Anyone looking for a little nostalgia from the 2000 Bush-vs-Gore Florida election can review last week's Democratic primary in House District 107, between South Florida incumbents John Patrick Julien and Barbara Watson.
- A razor-thin margin separating the winner from the loser? Check.
- Allegations of broken voting machines? Check.
- Dispute over absentee ballots? Check.
- A manual recount? Check.
- Lawsuit challenging the result? Coming soon.
Watson officially won the race with 50.06 percent of the vote—a 13 vote edge—but Julien said he was not planning to wave the white flag any time soon.
“I’m not conceding defeat,” said Julien, pointing out a number of voting irregularities and potential voter fraud that he says may have skewed the outcome.
First, he is alleging that election laws may have been broken by so-called “ballot-brokers” who offer to deliver absentee ballots in Florida.
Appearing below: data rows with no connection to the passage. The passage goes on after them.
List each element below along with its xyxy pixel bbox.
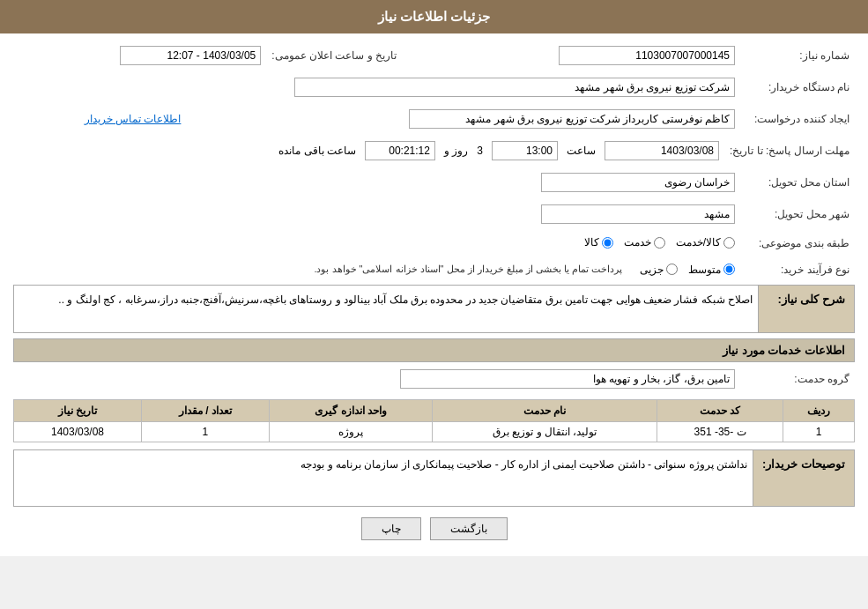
group-service-label: گروه حدمت: xyxy=(740,366,855,392)
services-table: ردیف کد حدمت نام حدمت واحد اندازه گیری ت… xyxy=(13,399,855,442)
send-days-label: روز و xyxy=(444,145,468,157)
header-title: جزئیات اطلاعات نیاز xyxy=(378,9,490,24)
category-radio-group: کالا/خدمت خدمت کالا xyxy=(584,236,735,249)
services-section-title: اطلاعات خدمات مورد نیاز xyxy=(13,338,855,362)
category-label: طبقه بندی موضوعی: xyxy=(740,233,855,255)
info-table-row1: شماره نیاز: 1103007007000145 تاریخ و ساع… xyxy=(13,42,855,69)
purchase-type-label: نوع فرآیند خرید: xyxy=(740,260,855,279)
info-table-buyer: نام دستگاه خریدار: شرکت توزیع نیروی برق … xyxy=(13,74,855,100)
province-label: استان محل تحویل: xyxy=(740,169,855,196)
col-row: ردیف xyxy=(783,399,855,421)
back-button[interactable]: بازگشت xyxy=(430,517,508,540)
purchase-type-partial[interactable]: جزیی xyxy=(640,264,678,276)
info-table-group-service: گروه حدمت: تامین برق، گاز، بخار و تهویه … xyxy=(13,366,855,392)
buyer-notes-text: نداشتن پروژه سنواتی - داشتن صلاحیت ایمنی… xyxy=(13,449,753,507)
remaining-label: ساعت باقی مانده xyxy=(278,145,356,157)
need-number-label: شماره نیاز: xyxy=(740,42,855,69)
description-text: اصلاح شبکه فشار ضعیف هوایی جهت تامین برق… xyxy=(13,285,758,333)
buyer-notes-wrapper: توصیحات خریدار: نداشتن پروژه سنواتی - دا… xyxy=(13,449,855,507)
remaining-value: 00:21:12 xyxy=(365,141,435,160)
info-table-category: طبقه بندی موضوعی: کالا/خدمت خدمت کالا xyxy=(13,233,855,255)
description-section-label: شرح کلی نیاز: xyxy=(758,285,855,333)
info-table-province: استان محل تحویل: خراسان رضوی xyxy=(13,169,855,196)
buyer-org-value: شرکت توزیع نیروی برق شهر مشهد xyxy=(294,78,735,97)
buyer-notes-label: توصیحات خریدار: xyxy=(753,449,855,507)
page-header: جزئیات اطلاعات نیاز xyxy=(0,0,868,33)
purchase-type-note: پرداخت تمام یا بخشی از مبلغ خریدار از مح… xyxy=(314,264,622,275)
city-label: شهر محل تحویل: xyxy=(740,201,855,227)
col-name: نام حدمت xyxy=(433,399,657,421)
info-table-senddate: مهلت ارسال پاسخ: تا تاریخ: 1403/03/08 سا… xyxy=(13,137,855,164)
send-date-label: مهلت ارسال پاسخ: تا تاریخ: xyxy=(724,137,855,164)
purchase-type-radio-group: متوسط جزیی xyxy=(640,264,735,276)
buyer-org-label: نام دستگاه خریدار: xyxy=(740,74,855,100)
col-code: کد حدمت xyxy=(657,399,783,421)
contact-link[interactable]: اطلاعات تماس خریدار xyxy=(85,113,182,125)
button-group: بازگشت چاپ xyxy=(13,517,855,540)
info-table-purchase-type: نوع فرآیند خرید: متوسط جزیی پرداخت تمام … xyxy=(13,260,855,279)
category-option-goods[interactable]: کالا xyxy=(584,236,613,249)
send-days-value: 3 xyxy=(477,145,483,157)
content-area: شماره نیاز: 1103007007000145 تاریخ و ساع… xyxy=(0,33,868,556)
col-date: تاریخ نیاز xyxy=(14,399,142,421)
send-date-value: 1403/03/08 xyxy=(605,141,719,160)
category-option-goods-service[interactable]: کالا/خدمت xyxy=(676,236,735,249)
purchase-type-medium[interactable]: متوسط xyxy=(688,264,735,276)
print-button[interactable]: چاپ xyxy=(361,517,421,540)
table-row: 1ت -35- 351تولید، انتقال و توزیع برقپروژ… xyxy=(14,421,855,442)
page-wrapper: جزئیات اطلاعات نیاز شماره نیاز: 11030070… xyxy=(0,0,868,556)
send-time-label: ساعت xyxy=(567,145,596,157)
creator-label: ایجاد کننده درخواست: xyxy=(740,106,855,132)
info-table-city: شهر محل تحویل: مشهد xyxy=(13,201,855,227)
description-section-wrapper: شرح کلی نیاز: اصلاح شبکه فشار ضعیف هوایی… xyxy=(13,285,855,333)
group-service-value: تامین برق، گاز، بخار و تهویه هوا xyxy=(400,369,735,389)
col-unit: واحد اندازه گیری xyxy=(269,399,433,421)
need-number-value: 1103007007000145 xyxy=(559,46,735,65)
city-value: مشهد xyxy=(541,204,735,224)
creator-value: کاظم نوفرستی کاربرداز شرکت توزیع نیروی ب… xyxy=(409,109,735,129)
category-option-service[interactable]: خدمت xyxy=(624,236,665,249)
col-qty: تعداد / مقدار xyxy=(142,399,270,421)
send-time-value: 13:00 xyxy=(492,141,558,160)
province-value: خراسان رضوی xyxy=(541,173,735,192)
announce-label: تاریخ و ساعت اعلان عمومی: xyxy=(266,42,402,69)
info-table-creator: ایجاد کننده درخواست: کاظم نوفرستی کاربرد… xyxy=(13,106,855,132)
announce-value: 1403/03/05 - 12:07 xyxy=(120,46,261,65)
It's illegal for anyone to dump loads of absentee ballots at a precinct on election day.
Watson said that the absentee ballot fraud that has been in the news lately was not a problem in District 107, which covers a mostly urban section of northern Miami-Dade County.
The state attorney’s office said it was reviewing Julien’s complaint.
But Julien claims other voting irregularities may have swung the race as well.
“In precinct 125, which is Highland Village, there are 501 registered voters,” he said. “I stood [at that precinct] for half an hour. I watched people go in and come out and many of them said they voted for me. After looking at the results, zero votes were registered in that precinct. Since this precinct is in North Miami Beach, I believe I would have gotten a large number of votes out of that precinct.”
Watson said she also visited several polling stations on election day, and noticed nothing abnormal.
“I did go out to the polls on the day of the election,” she said. “I went out to the polling sites. I saw no such incidents.”
Julien said he is compiling evidence to bring a legal challenge to the election results in the next few days, meaning the final outcome could be decided in court. If the results hold, Watson will face two write-in candidates in the November general election.
The Bush-v-Gore-ish race comes just a couple months before the presidential election, where Florida is expected to play a key role. Meanwhile, the state is gearing up to purge suspected non-citizens from the voting rolls, fighting in court over changes to the early voting program and monitoring criminal investigations into absentee ballot brokers in Hialeah.
“I have zero faith in the system right now,” Julien said.